Does this mean mydate was in localtime and not in UTC?

I only get the correct result when modifying the function sec_to_UTC() as follows:

datetime.datetime.utcfromtimestamp(s-time.altzone).strftime('%Y-%m-%d %H:%M:%S')

time.altzone being in my case -7200 [s]. But this is a nasty workaround.
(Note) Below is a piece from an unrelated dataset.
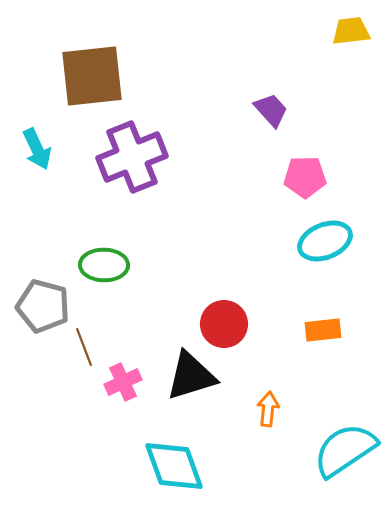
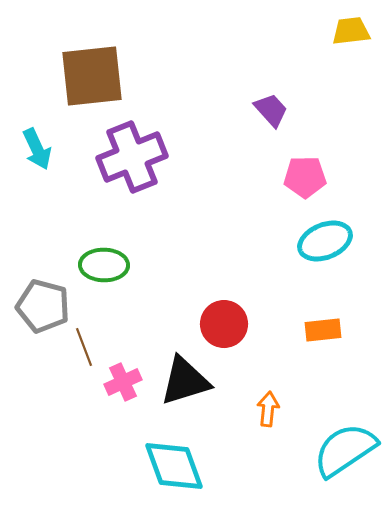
black triangle: moved 6 px left, 5 px down
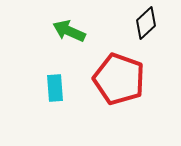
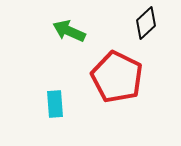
red pentagon: moved 2 px left, 2 px up; rotated 6 degrees clockwise
cyan rectangle: moved 16 px down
My question is: What makes the aforementioned date-seconds-date conversion depends on the timezone?

Upvotes: 1

Views: 180

Answers (1)

unwind
unwind

Reputation: 399743

The culprit is time.mktime().

From the documentation:

This is the inverse function of localtime(). Its argument is the struct_time or full 9-tuple (since the dst flag is needed; use -1 as the dst flag if it is unknown) which expresses the time in local time, not UTC.